Hopefully people will contribute similar classes for other languages in the future.
[1] http://github.com/RJ/playdar-core/blob/master/contrib/phpresolver/playdarresolver.php
#2 by Fine Tuning on October 18, 2009 - 11:33 am
Great overview.
Audiogalaxy came to my mind when reading the introduction.
#3 by Robert Dyson on October 18, 2009 - 5:16 pm
This is awesome. Thanks for the article!
#4 by Lucas Gonze on October 23, 2009 - 5:59 pm
Great overview, Paul.
Here’s an issue that cropped up with installing the echonest resolver:
File “/Users/lgonze/bin/playdar-core/contrib/echonest/echonest-resolver.py”, line 14, in
import simplejson as json
ImportError: No module named simplejson
Obviously the fix is to find and install the module, but I figured you’d want to know about the hurdle.

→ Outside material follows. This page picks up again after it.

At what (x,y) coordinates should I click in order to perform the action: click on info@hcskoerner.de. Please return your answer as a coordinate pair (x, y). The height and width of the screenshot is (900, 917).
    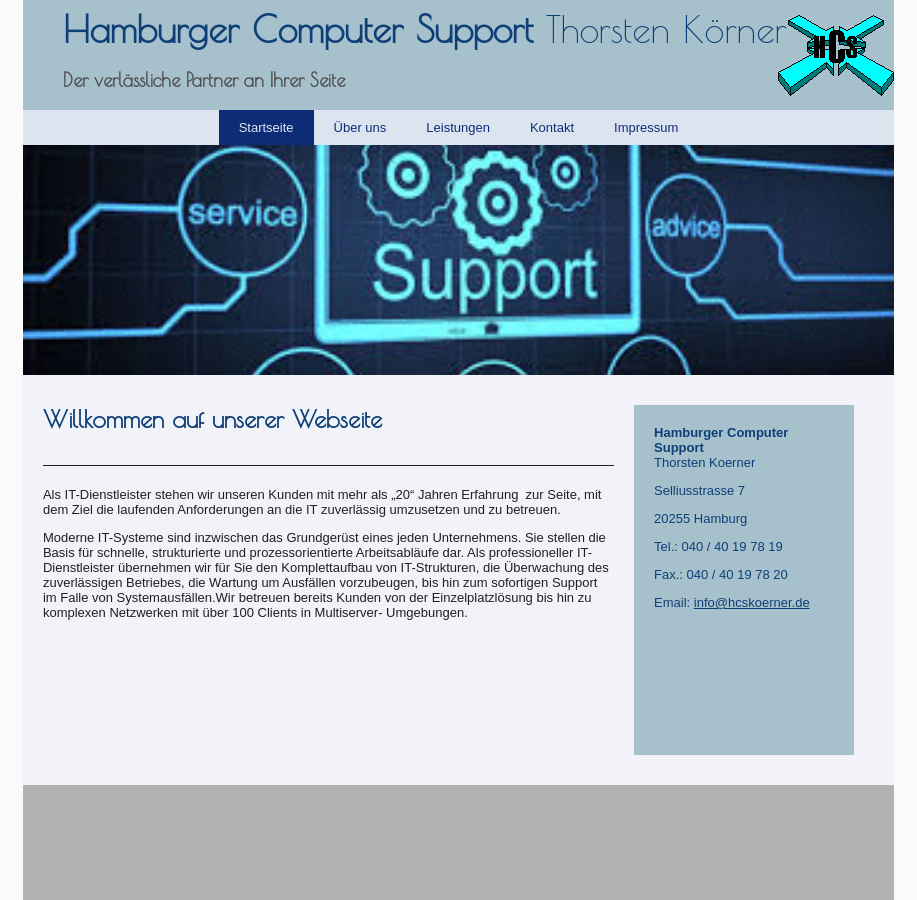     Looking at the image, I should click on (752, 602).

#5 by Paul on October 24, 2009 - 6:40 pm
Ah, thanks much – it is easy to forget which python modules are not standardized.
#6 by zazi on November 1, 2009 - 5:56 pm
All in all, Playdar seems really interesting. Nevertheless, there is still the old known problem that people often do not really know the name of track. So it’s up on EchoNest and other people involved in music content analysis to bridge that gap. Of course, it will also be very interesting how such a application will scale in the large. Do the 50 or 100 or people like to recieve streams from my PC? At least I don’t really know if it is really legal when I stream the music. It is, in my opinion, a kind of broadcast (and the old problem with the intellectual property management).